WHAT THE EXERCISE ASKS
The answer is a single number: the count of lines in the records below that contain the word "Vietnam".

DATA PROVIDED
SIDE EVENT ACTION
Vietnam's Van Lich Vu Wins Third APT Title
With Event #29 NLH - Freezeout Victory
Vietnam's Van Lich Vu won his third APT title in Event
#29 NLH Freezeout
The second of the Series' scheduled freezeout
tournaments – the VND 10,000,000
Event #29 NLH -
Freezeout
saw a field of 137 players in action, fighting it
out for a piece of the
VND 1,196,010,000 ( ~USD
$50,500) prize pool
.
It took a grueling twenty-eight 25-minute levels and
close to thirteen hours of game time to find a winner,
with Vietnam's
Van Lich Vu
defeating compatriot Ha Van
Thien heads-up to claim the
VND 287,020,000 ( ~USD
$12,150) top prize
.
...
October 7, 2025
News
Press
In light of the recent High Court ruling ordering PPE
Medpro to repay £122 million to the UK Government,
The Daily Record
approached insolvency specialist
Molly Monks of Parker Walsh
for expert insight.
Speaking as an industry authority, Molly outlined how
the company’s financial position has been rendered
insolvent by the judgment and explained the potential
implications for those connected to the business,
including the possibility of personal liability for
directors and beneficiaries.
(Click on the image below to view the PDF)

RESULT OF THE EXERCISE
3